Kennzahlen sind statistische Hilfsmittel, um die Entwicklung eines Tauschrings einschätzen und verschiedene Tauschringe miteinander vergleichen zu können.

Mitgliedschaft im Tauschring

Die Anzahl der Mitglieder ist die üblichste Kennzahl, um die Größe eines Tauschrings anzugeben. Über die Zahl der Ein- und Austritte in einem bestimmten Zeitraum lässt sich die Beständigkeit in einem Tauschring abschätzen.

Alterspyramide

Wenn der Tauschring entsprechende Daten bei der Aufnahme erhebt, lässt sich die Mitgliederstruktur des Tauschrings aufschlüsseln:

  • Anteil gewerbliche Mitglieder.
  • Anteil institutionelle Mitglieder.
  • Alter und Geschlecht. Darstellung der Verteilung als Alterspyramide.
  • Geografisch, zum Beispiel Zahl der Mitglieder, die in einem bestimmten Postleitzahlbereich wohnen, oder Entfernung des Wohnorts zu den wichtigsten Treffpunkten des Tauschrings.
  • Einkommen aus Erwerbstätigkeit oder Transferleistungen
  • Fähigkeiten, etwa "Schneidern", "EDV", …
  • Interessen, etwa "Katzen", "Ehrenamtliche Jugendarbeit", …

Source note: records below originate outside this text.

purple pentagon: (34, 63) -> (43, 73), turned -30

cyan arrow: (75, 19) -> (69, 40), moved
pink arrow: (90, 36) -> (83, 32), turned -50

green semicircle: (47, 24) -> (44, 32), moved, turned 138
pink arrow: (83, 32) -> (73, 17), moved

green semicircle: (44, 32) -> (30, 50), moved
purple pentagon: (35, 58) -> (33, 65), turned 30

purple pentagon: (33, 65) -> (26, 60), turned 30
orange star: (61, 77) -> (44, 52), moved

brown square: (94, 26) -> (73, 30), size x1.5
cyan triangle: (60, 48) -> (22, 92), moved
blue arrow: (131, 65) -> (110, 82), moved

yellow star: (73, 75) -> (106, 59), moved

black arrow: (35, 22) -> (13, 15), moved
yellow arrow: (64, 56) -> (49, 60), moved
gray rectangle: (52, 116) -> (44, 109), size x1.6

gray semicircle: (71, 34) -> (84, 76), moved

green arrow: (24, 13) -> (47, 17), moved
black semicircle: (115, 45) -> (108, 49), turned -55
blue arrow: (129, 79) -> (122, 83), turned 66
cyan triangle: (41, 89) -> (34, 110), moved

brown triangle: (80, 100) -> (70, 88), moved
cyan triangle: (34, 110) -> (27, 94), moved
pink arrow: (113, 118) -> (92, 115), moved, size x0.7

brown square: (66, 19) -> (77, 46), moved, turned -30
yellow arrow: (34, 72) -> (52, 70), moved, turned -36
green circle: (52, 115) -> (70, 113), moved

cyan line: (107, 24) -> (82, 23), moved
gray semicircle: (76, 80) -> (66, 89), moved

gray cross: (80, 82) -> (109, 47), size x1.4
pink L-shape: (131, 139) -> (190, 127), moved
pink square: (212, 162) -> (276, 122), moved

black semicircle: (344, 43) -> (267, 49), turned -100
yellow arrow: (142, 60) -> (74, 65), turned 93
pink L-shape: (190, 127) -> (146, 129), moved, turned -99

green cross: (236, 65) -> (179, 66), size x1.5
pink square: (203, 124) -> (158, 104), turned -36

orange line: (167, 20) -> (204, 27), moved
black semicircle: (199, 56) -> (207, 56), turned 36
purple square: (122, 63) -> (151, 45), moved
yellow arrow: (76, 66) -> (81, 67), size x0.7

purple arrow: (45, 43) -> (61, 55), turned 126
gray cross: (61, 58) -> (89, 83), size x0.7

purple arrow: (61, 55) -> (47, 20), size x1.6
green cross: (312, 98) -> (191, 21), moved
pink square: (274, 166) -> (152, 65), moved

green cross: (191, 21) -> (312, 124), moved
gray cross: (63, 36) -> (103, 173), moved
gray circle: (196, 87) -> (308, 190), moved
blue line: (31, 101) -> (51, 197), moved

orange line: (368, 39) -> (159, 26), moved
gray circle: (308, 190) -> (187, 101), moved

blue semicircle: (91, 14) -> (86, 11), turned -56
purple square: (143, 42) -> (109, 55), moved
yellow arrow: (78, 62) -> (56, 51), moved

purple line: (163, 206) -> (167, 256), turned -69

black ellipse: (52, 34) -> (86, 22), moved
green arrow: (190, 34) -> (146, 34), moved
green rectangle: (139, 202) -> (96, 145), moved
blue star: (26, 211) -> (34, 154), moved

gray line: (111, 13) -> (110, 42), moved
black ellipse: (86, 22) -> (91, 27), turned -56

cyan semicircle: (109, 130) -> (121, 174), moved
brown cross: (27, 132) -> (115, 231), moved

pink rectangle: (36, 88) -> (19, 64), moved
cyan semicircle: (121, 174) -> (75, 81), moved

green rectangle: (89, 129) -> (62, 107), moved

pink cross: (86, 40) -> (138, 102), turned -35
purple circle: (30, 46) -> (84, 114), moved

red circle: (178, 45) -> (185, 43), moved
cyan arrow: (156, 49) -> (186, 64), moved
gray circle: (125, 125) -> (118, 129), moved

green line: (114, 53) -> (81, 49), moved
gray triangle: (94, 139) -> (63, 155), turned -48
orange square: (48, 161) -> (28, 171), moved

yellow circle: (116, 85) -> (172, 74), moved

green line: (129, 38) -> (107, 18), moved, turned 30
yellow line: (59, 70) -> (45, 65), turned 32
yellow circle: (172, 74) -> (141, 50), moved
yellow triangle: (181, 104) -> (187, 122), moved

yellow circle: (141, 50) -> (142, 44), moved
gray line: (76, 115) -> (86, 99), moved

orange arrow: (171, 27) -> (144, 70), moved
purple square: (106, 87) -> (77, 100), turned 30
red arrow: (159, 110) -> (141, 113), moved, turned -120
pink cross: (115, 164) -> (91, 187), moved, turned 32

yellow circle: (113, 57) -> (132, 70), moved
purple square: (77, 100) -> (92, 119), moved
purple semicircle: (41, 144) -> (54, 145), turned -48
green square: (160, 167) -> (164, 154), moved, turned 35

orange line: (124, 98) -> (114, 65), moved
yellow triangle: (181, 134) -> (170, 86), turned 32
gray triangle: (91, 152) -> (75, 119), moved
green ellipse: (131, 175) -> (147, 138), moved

Aktivität einzelner Mitglieder

Kontostand

Jedes Mitglied hat ein Konto. Der Kontostand gibt an, in welchem Umfang ein Mitglied gegenüber der Gemeinschaft Vorleistungen erbracht hat (positiver Kontostand, Guthaben) bzw. Leistungsversprechen eingegangen ist (negativer Kontostand, Schulden, Kredit). Je größer der Unterschied zwischen Geben und Nehmen, umso größer der Kontostand (Plus oder Minus). Ausgeglichene Konten haben den Kontostand Null.

Viele Tauschringe veröffentlichen intern regelmäßig Kontostandslisten, damit die Mitglieder die Bonität ihrer Tauschpartner beurteilen und anderen Mitglieder beim Ausgleich ihrer Konten helfen können.

Umsatz

Der Umsatz bzw. das Handelsvolumen eines Mitglieds in einem bestimmten Zeitraum gibt den Grad der Beteiligung am Tauschsystem an. Der Umsatz berechnet sich aus der Summe der erbrachten Leistungen plus der Summe der empfangenen Leistungen. Beispiel: Fred hat im vergangenen Jahr 5 Stunden bei Anna den Rasen mähen und 6 Stunden bei Bob die Fenster geputzt, Carla hat 8 Stunden Freds Hund spazieren geführt, Dieter half Fred 1 Stunde beim Aufbau eines Bücherregals. Dann beträgt Freds Tauschumsatz im vergangenen Jahr 5 + 6 + 8 + 1 = 20 Stunden.

Der Umsatz gibt nur an, im welchem Umfang sich das Mitglied an Tauschaktivitäten beteiligt hat. Ob es dabei mehr geleistet oder mehr empfangen hat, zeigt sich an der Veränderung des Kontostands. Beispiel: Fred hat im vergangenen Jahr 5 + 6 = 11 Stunden für Andere gearbeitet und von Anderen 8 + 1 = 9 Stunden an Leistungen empfangen. Sein Kontostand hat sich um 11 - 9 = 2 Stunden erhöht.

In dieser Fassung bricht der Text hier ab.